Dr Sweeney wanted to be a GP in Ireland before she had even started medical school after watching a film as a child called Le Taxi Mauve.

“In the film, Fred Astaire played a mad GP who was in a purple taxi somewhere in the west coast of Ireland and there was a thatched cottage. I can’t remember the story but basically it looked lovely and I liked the idea of being a GP in the west coast of Ireland and I thought it would be my dream job!

“As a second year student in France I went hitch-hiking in Ireland during the summer and landed in Galway. The following year (1984) I arrived at Letterkenny Hospital and asked if I could stay for six months – that was before erasmus – and I was told to go and talk to Tom Margey, the administrator, who said it was okay.

“I thought six months in the winter time in Donegal with all the wind and the rain would cure my love for Ireland but it didn’t work. Then in December 1984 I met John (Sweeney) at a party. It was Ireland, before John Sweeney, that I fell in love with,” she laughed.

By now a fourth year medical student, the French authorities allowed Mireille to continue her studies in Ireland, returning home to the south of France to sit her exams. Having completed her GP training in France, she applied for jobs in Ireland and came back to Donegal and soon found herself living in the cottage of her dreams in Lettermacaward.

After working in Letterkenny for two years, Dr Sweeney took up employment in Dungloe before joining Dr Michael Cooke in Glenties in 1993 and then Ardara, replacing Dr McNamara two years later.

“At that stage there was only one woman GP, Dr Bonar Scally in Letterkenny, in the county and I thought that job (in Ardara) was going to a man before getting a phone call to say I had the job. The rest, as they say, is history,” Dr Sweeney smiled.
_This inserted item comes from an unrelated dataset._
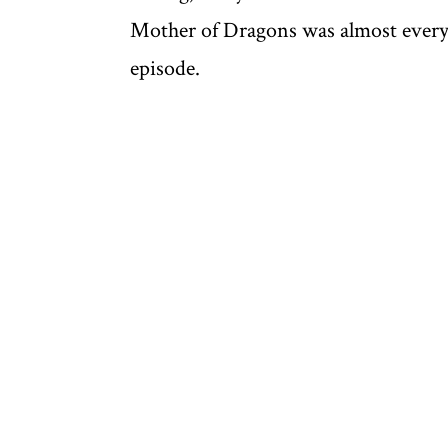
Mother of Dragons was almost everyone
episode.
As she settles into a more relaxed lifestyle, Dr Sweeney, a keen sea swimmer, can be found in the waters around Portnoo most mornings shortly before 8am. She has also started attending pilates classes in Ardara.

“I know it’s such a cliche but I don’t know where I found the time to fit in the work. I’m here in France at the moment but I’ve no real interest in travel. Narin beach with the swimmers is where I’m happiest,” she said.

“I enjoy cooking and I would like to walk and cycle a bit more but there’s no place like Donegal,” she added.

Mireille lives locally with her husband, John, and has four children, Eileen, Yann, Dominic and Lara and three grandchildren Jonah (3), Max (8 months) and Cormac (3 months).

Her replacement is Dr Charlie McManus, a native of Drumshanbo, Co Leitrim.